Like any business, the hospitality sector needs to use certain key performance indicators and metrics to measure a vacation rental's profitability. Average daily rate (ADR) is one of those crucial metrics that everyone in the vacation rental or hotel industry should know like the back of their hand.
To that end, below is an explanation of what an average daily rate is and how to calculate it. Additionally, read on below to learn why this calculation is so crucial to a hotel's success and how to achieve the best results in your establishment.
What is the average daily rate (ADR) in the hotel industry?
Average daily rate (ADR) is a metric used in the hotel industry to measure the average revenue that a room is bringing in per night during a specific period of time. Another way to express this calculation is the average price that a hotel guest is paying per room per night during a set period of time.
Hotel owners use this metric in conjunction with others to measure hotel performance. As a rule of thumb, it's important to strike a balance where the ADR is concerned. Generally, a higher ADR indicates that the property is bringing in more revenue. However, at a certain point, a room's ADR can also become too high, which might lead to lower occupancy.
Why is the average daily rate important in real estate?
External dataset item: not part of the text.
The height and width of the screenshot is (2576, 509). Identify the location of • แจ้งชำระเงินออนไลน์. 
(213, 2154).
Ultimately, the average daily rate is a key performance indicator (KPI) for the hotel industry and is used in different calculations to determine a particular hotel's level of profitability and growth and to help real estate investors compare the hotel performance against its competitors.
In particular, the ADR is often multiplied with a hotel's occupancy rate in order to find the revenue per available room (RevPAR), which is a measure of the hotel's ability to fill its available rooms at an average rate. Additionally, it's also used in adjusted RevPAR (ARPAR) calculations, which are similar but take into account operating expenses in order to create a truer picture of the hotel's profit.
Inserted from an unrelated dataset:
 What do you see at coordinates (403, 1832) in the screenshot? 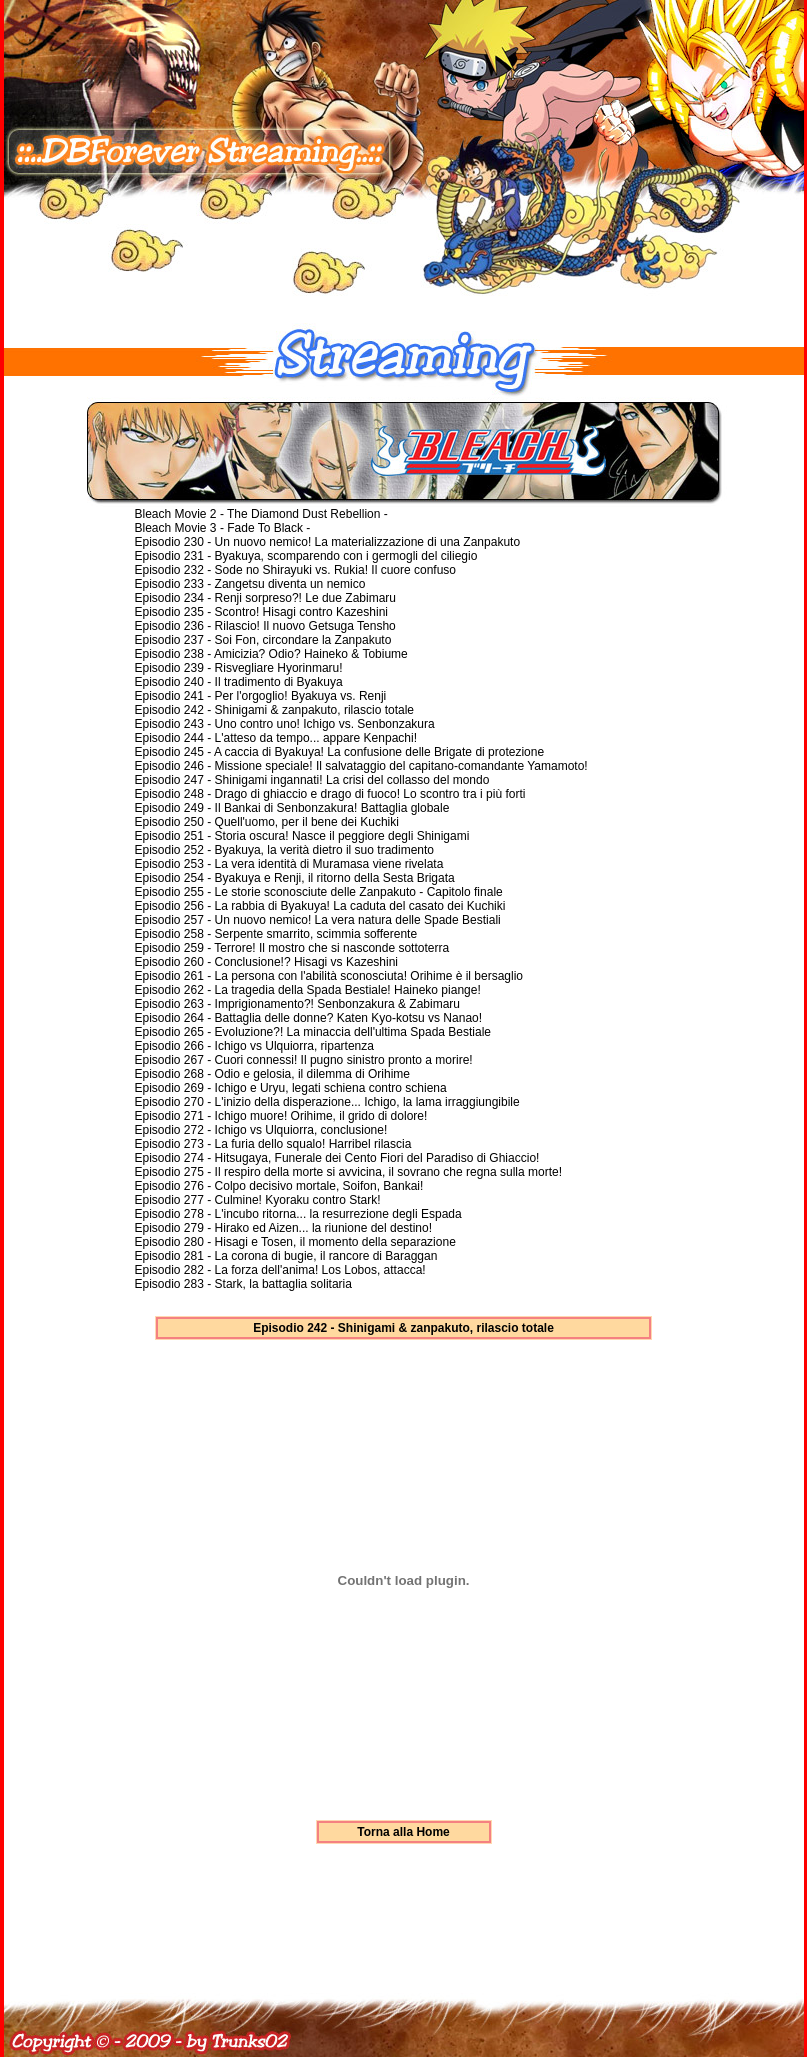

However, real estate investors can also use this equation, even if they aren't in the market for a hotel. For example, a bed and breakfast or even a vacation rental with multiple units would also be able to use this equation as a measure for profitability for each occupied room.
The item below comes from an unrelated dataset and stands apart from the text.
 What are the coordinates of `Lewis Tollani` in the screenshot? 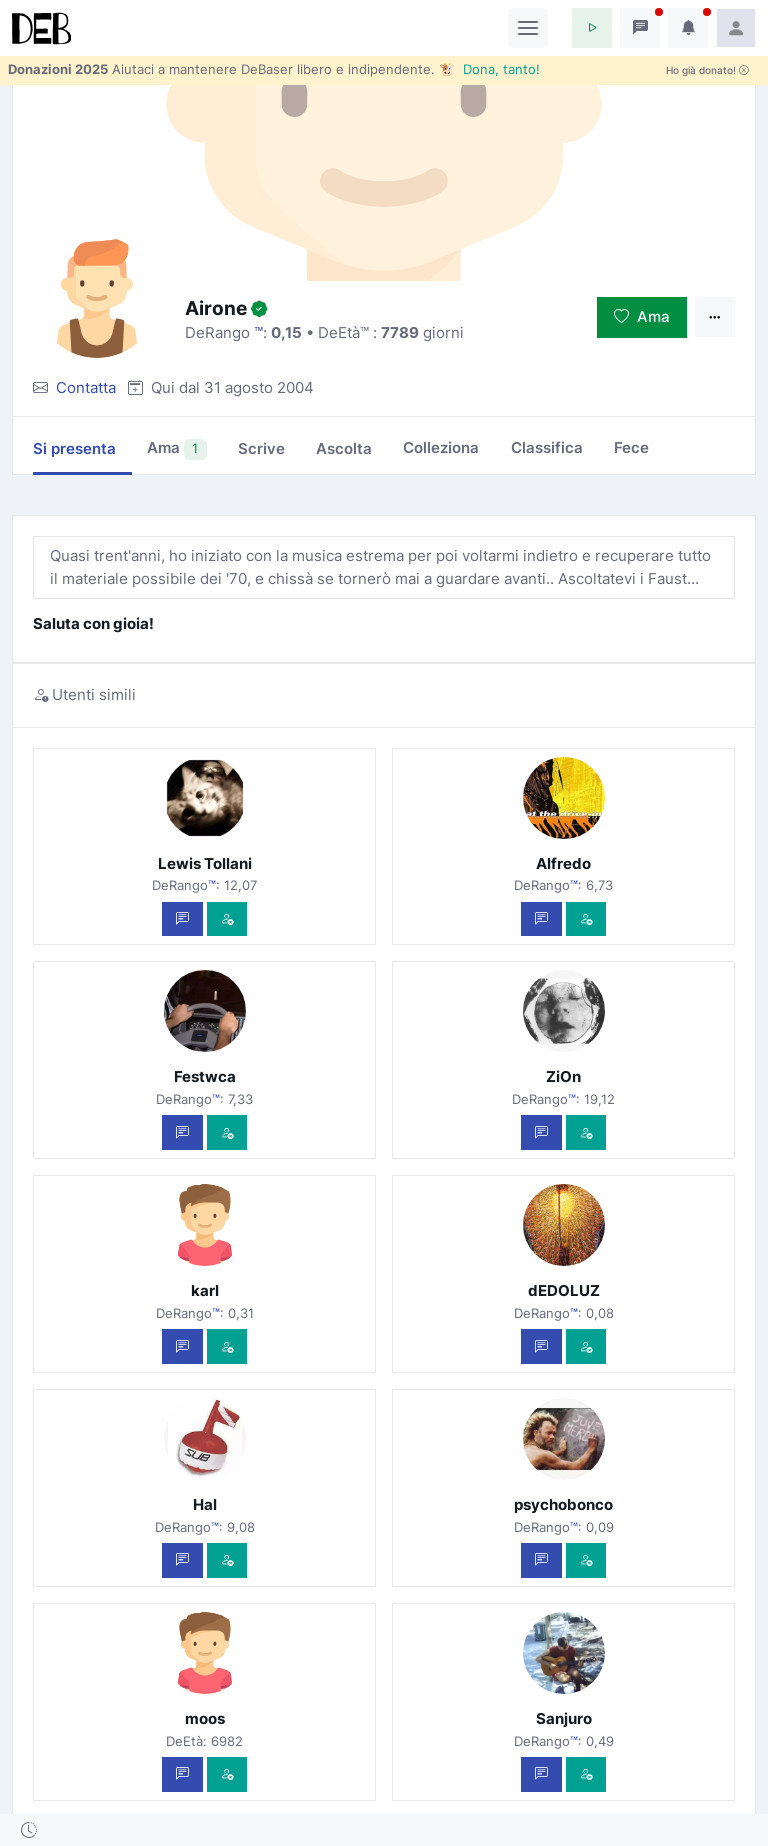 It's located at (205, 863).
How to calculate the average daily rate (ADR)
Now that you know what ADR is and what it's used for in both the hotel industry and real estate, it's time to take a closer look at how to calculate it. The equation is formulated by taking the average revenue earned per room and dividing it by the number of rooms that have been sold.
Average daily rate (ADR) = Average revenue earned / Number of rooms sold
Notably, rooms that are used for giveaway on a complimentary basis or that are currently being used by hotel staff are typically left out of this equation. Only those units that actively generate room revenue are considered.
Calculating ADR: A simplified example
If a particular hotel property has $30,000 in room revenue and has sold 300 rooms for the night, the equation to find its average daily rate would look like this:
ADR = $30,000 / 300
ADR = $100
Understanding ADR: A real-world example
Marriott International publishes its ADR in the company's yearly annual report. The most recent report from 2019 found that across all of its North American properties, Marriott's ADR grew about 1.1% since 2018 to an average rate of $202.75 per night. Meanwhile, on a worldwide scale, the ADR only rose 0.2% in the same timeframe to an average rate of $182.60 per night.
What's the difference between the average daily rate (ADR) and the revenue per available room (RevPAR)?
In the hotel business, the average daily rate (ADR) and revenue per available room (RevPAR) are closely related. In fact, a property's ADR is needed to find the revenue per available room. However, at their core, these two metrics measure different aspects of profitability.
On the one hand, the average daily rate tells the company how much money they make per room, on average. On the other hand, the revenue per available room measures the company's ability to fill their rooms at that average rate.
Tips for increasing a property's ADR
After knowing how to calculate ADR, the next challenge is to learn how to increase it. In light of that, below are three tips to help you succeed at raising the nightly rate for a room while keeping your occupancy rate intact.
1. Offer packages and promotions
While guests are still in the process of arranging their booking, they're often focused on finding the best deal. Offering packages that include extras or promotions that advertise a discounted rate effectively gives you a leg up on the competition because potential guests will feel like they're doing the smart thing by booking a stay at your hotel.
2. Give discounts for upgrades
Essentially, you'll want to encourage and reward guests for choosing higher-cost upgrades. For example, keeping guests in-house for longer will provide a solid boost to your ADR, so you could consider offering guests an extra night's stay or discounting extended stays. Alternatively, you could offer a discounted rate on your suites, which will encourage guests to choose to fill those rooms over standard options.
3. Keep an eye on competitor pricing
Keeping a close eye on competitor pricing and mirroring their fluctuations gives you the chance to price your inventory competitively. By making sure to set optimum pricing and to edge out your competitors, you'll ensure guests choose your lodging over other options.
The bottom line
While no one calculation will ever tell the full story of a hotel or rental unit's performance, each metric has its own specific purpose. In particular, the average daily rate (ADR) is a measure of the vacation rental's ability to fill available rooms at a specific rate. It can also be used in conjunction with other metrics to give hotel owners a truer picture of their total revenue. Those in the hospitality sector should be sure to keep this equation at the forefront of their minds.